UPDATE: perfmon notes that fflush is about 10x cheaper than FlushFileBuffers and fwrite is ~1.1x slower than WriteFile. The net result is a huge performance loss with FlushFileBuffers used in the same manner as fflush. There is no change from FILE_ATTRIBUTE_NORMAL to FILE_FLAG_RANDOM_ACCESS either.
I think it's probably due to this issue, described on MSDN's page for FlushFileBuffers:
Due to disk caching interactions
within the system, the
FlushFileBuffers function can be
inefficient when used after every
write to a disk drive device when many
writes are being performed separately.
If an application is performing
multiple writes to disk and also needs
to ensure critical data is written to
persistent media, the application
should use unbuffered I/O instead of
frequently calling FlushFileBuffers.
To open a file for unbuffered I/O,
call the CreateFile function with the
FILE_FLAG_NO_BUFFERING and
FILE_FLAG_WRITE_THROUGH flags. This
prevents the file contents from being
cached and flushes the metadata to
disk with each write. For more
information, see CreateFile.
In general, FlushFileBuffers is an "expensive" operation, since it flushes everything in the write-back cache:
FlushFileBuffers(): This function will flush everything in the write-back cache, as it
does not know what part of the cache belongs to your file. This can take a lot of time,
depending on the cache size and the speed of the media. How necessary is it? There is
a thread which goes through and writes out dirty pages, so it is likely not very
necessary.
I presume that fflush does not flush the entire write-back cache. In that case, it's much more efficient, but that efficiency comes at the risk of potential data loss. The CRT's source code for fflush confirms this, since _commit calls FlushFileBuffers:
/* lowio commit to ensure data is written to disk */
if (str->_flag & _IOCOMMIT) {
return (_commit(_fileno(str)) ? EOF : 0);
}
From the implementation of _commit:
if ( !FlushFileBuffers((HANDLE)_get_osfhandle(filedes)) ) {
retval = GetLastError();
}
Traditionally, the C runtime library functions buffer the data and only trigger the write operation (hence the need for functions like fflush). I don't think that WriteFile buffers the write operation so every time you call WriteFile, an I/O operation gets triggered whereas with fwrite, the I/O gets triggered when the buffer has reached a certain size.

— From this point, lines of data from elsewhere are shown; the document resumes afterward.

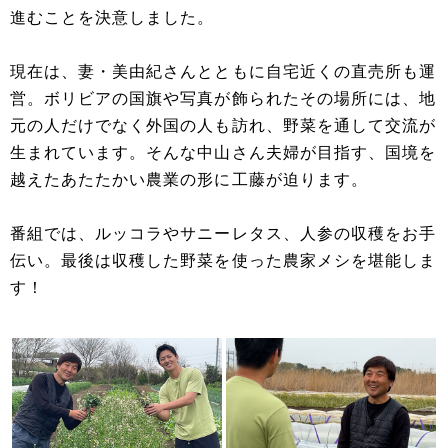
進むことを決意しました。
現在は、妻・美由紀さんとともに自宅近くの直売所も運
営。ボリビアの国旗や写真が飾られたその場所には、地
元の人だけでなく外国の人も訪れ、野菜を通して交流が
生まれています。そんな中山さん夫婦が目指す、国境を
越えたあたたかい農業の形に工藤が迫ります。
番組では、ルッコラやサニーレタス、人参の収穫をお手
伝い。最後は収穫した野菜を使った農家メシを堪能しま
す！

As you can see from your measurements, the buffered I/O tends to be more efficient...
I might be crazy, but wouldn't it be easier to just write a replacement for tmpfile that uses fopen(temporaryname, "wbTD+"), where you generate your own temporaryname?
At least then you don't have to worry about reimplementing <file.h>.
I'm still a little unclear on what the question is. You start out by talking about managing the lifetime of a temporary file and then jump to wrapping an entire file i/o interface. Are you asking about how to manage a temporary file without the performance penalty of wrapping all the file I/O? Or are you interested in how the CRT functions can be faster than the WinAPI functions they are built on top of?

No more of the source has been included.